Please print each record below exactly as it is written.

[Stored data entries]

+++++

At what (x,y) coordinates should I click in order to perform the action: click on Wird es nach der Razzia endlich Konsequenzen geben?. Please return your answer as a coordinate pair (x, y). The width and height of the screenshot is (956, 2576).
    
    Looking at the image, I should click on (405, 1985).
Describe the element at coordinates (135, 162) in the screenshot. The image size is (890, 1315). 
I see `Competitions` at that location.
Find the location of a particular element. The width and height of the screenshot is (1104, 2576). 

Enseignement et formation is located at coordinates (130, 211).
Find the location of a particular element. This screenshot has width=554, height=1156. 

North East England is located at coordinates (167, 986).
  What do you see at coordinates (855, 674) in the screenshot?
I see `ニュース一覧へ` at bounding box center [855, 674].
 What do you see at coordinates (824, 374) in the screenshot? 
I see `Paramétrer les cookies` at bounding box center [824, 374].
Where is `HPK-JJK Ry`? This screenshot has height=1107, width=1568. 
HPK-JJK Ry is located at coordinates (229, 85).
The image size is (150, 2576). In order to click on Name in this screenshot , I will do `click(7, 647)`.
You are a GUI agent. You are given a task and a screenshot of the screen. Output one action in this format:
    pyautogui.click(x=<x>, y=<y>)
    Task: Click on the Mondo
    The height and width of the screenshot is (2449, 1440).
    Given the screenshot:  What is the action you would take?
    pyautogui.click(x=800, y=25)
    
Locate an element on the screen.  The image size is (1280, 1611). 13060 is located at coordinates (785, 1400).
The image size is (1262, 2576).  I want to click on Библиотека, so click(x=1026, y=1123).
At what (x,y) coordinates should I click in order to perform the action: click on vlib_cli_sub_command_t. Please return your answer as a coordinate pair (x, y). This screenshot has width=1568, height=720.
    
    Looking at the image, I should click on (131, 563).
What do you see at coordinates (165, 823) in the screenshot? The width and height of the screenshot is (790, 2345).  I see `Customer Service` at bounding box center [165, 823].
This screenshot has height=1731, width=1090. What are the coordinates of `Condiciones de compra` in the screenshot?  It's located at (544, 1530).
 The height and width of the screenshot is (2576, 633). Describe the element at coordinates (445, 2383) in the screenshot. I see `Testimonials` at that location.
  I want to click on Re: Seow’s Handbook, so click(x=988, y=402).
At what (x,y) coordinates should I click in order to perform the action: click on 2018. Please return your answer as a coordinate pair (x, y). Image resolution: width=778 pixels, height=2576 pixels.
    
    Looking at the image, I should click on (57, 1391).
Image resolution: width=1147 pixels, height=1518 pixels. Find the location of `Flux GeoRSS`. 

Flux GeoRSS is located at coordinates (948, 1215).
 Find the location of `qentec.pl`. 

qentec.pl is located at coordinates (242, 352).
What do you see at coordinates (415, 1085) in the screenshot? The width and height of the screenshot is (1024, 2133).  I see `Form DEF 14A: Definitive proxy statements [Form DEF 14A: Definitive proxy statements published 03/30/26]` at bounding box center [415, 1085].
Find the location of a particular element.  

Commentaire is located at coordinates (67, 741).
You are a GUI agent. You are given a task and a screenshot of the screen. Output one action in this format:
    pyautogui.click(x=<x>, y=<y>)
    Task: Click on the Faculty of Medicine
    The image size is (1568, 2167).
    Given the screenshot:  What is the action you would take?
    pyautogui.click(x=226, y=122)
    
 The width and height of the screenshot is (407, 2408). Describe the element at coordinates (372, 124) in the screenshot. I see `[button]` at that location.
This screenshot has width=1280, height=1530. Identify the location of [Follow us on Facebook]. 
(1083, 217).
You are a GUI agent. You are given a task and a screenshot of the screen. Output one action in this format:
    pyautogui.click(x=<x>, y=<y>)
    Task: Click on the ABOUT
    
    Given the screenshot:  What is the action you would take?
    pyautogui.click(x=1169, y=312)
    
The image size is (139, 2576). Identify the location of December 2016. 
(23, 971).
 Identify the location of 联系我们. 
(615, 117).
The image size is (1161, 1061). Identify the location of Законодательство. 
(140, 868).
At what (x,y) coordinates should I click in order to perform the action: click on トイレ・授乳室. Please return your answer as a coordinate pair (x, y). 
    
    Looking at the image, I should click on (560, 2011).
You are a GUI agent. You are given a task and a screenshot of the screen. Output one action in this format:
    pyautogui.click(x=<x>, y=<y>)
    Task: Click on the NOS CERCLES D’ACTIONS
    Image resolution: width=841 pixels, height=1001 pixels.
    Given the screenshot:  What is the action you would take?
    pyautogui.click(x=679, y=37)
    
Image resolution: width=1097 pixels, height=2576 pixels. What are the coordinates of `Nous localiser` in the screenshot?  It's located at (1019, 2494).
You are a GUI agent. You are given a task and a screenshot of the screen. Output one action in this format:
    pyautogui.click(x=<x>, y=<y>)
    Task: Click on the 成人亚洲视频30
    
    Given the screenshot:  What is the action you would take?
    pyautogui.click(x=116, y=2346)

+++++

▸ **Worked solution**:
At what (x,y) coordinates should I click in order to perform the action: click on Wird es nach der Razzia endlich Konsequenzen geben?. Please return your answer as a coordinate pair (x, y). The width and height of the screenshot is (956, 2576).
    
    Looking at the image, I should click on (405, 1985).
Describe the element at coordinates (135, 162) in the screenshot. The image size is (890, 1315). 
I see `Competitions` at that location.
Find the location of a particular element. The width and height of the screenshot is (1104, 2576). 

Enseignement et formation is located at coordinates (130, 211).
Find the location of a particular element. This screenshot has width=554, height=1156. 

North East England is located at coordinates (167, 986).
  What do you see at coordinates (855, 674) in the screenshot?
I see `ニュース一覧へ` at bounding box center [855, 674].
 What do you see at coordinates (824, 374) in the screenshot? 
I see `Paramétrer les cookies` at bounding box center [824, 374].
Where is `HPK-JJK Ry`? This screenshot has height=1107, width=1568. 
HPK-JJK Ry is located at coordinates (229, 85).
The image size is (150, 2576). In order to click on Name in this screenshot , I will do `click(7, 647)`.
You are a GUI agent. You are given a task and a screenshot of the screen. Output one action in this format:
    pyautogui.click(x=<x>, y=<y>)
    Task: Click on the Mondo
    The height and width of the screenshot is (2449, 1440).
    Given the screenshot:  What is the action you would take?
    pyautogui.click(x=800, y=25)
    
Locate an element on the screen.  The image size is (1280, 1611). 13060 is located at coordinates (785, 1400).
The image size is (1262, 2576).  I want to click on Библиотека, so click(x=1026, y=1123).
At what (x,y) coordinates should I click in order to perform the action: click on vlib_cli_sub_command_t. Please return your answer as a coordinate pair (x, y). This screenshot has width=1568, height=720.
    
    Looking at the image, I should click on (131, 563).
What do you see at coordinates (165, 823) in the screenshot? The width and height of the screenshot is (790, 2345).  I see `Customer Service` at bounding box center [165, 823].
This screenshot has height=1731, width=1090. What are the coordinates of `Condiciones de compra` in the screenshot?  It's located at (544, 1530).
 The height and width of the screenshot is (2576, 633). Describe the element at coordinates (445, 2383) in the screenshot. I see `Testimonials` at that location.
  I want to click on Re: Seow’s Handbook, so click(x=988, y=402).
At what (x,y) coordinates should I click in order to perform the action: click on 2018. Please return your answer as a coordinate pair (x, y). Image resolution: width=778 pixels, height=2576 pixels.
    
    Looking at the image, I should click on (57, 1391).
Image resolution: width=1147 pixels, height=1518 pixels. Find the location of `Flux GeoRSS`. 

Flux GeoRSS is located at coordinates (948, 1215).
 Find the location of `qentec.pl`. 

qentec.pl is located at coordinates (242, 352).
What do you see at coordinates (415, 1085) in the screenshot? The width and height of the screenshot is (1024, 2133).  I see `Form DEF 14A: Definitive proxy statements [Form DEF 14A: Definitive proxy statements published 03/30/26]` at bounding box center [415, 1085].
Find the location of a particular element.  

Commentaire is located at coordinates (67, 741).
You are a GUI agent. You are given a task and a screenshot of the screen. Output one action in this format:
    pyautogui.click(x=<x>, y=<y>)
    Task: Click on the Faculty of Medicine
    The image size is (1568, 2167).
    Given the screenshot:  What is the action you would take?
    pyautogui.click(x=226, y=122)
    
 The width and height of the screenshot is (407, 2408). Describe the element at coordinates (372, 124) in the screenshot. I see `[button]` at that location.
This screenshot has width=1280, height=1530. Identify the location of [Follow us on Facebook]. 
(1083, 217).
You are a GUI agent. You are given a task and a screenshot of the screen. Output one action in this format:
    pyautogui.click(x=<x>, y=<y>)
    Task: Click on the ABOUT
    
    Given the screenshot:  What is the action you would take?
    pyautogui.click(x=1169, y=312)
    
The image size is (139, 2576). Identify the location of December 2016. 
(23, 971).
 Identify the location of 联系我们. 
(615, 117).
The image size is (1161, 1061). Identify the location of Законодательство. 
(140, 868).
At what (x,y) coordinates should I click in order to perform the action: click on トイレ・授乳室. Please return your answer as a coordinate pair (x, y). 
    
    Looking at the image, I should click on (560, 2011).
You are a GUI agent. You are given a task and a screenshot of the screen. Output one action in this format:
    pyautogui.click(x=<x>, y=<y>)
    Task: Click on the NOS CERCLES D’ACTIONS
    Image resolution: width=841 pixels, height=1001 pixels.
    Given the screenshot:  What is the action you would take?
    pyautogui.click(x=679, y=37)
    
Image resolution: width=1097 pixels, height=2576 pixels. What are the coordinates of `Nous localiser` in the screenshot?  It's located at (1019, 2494).
You are a GUI agent. You are given a task and a screenshot of the screen. Output one action in this format:
    pyautogui.click(x=<x>, y=<y>)
    Task: Click on the 成人亚洲视频30
    
    Given the screenshot:  What is the action you would take?
    pyautogui.click(x=116, y=2346)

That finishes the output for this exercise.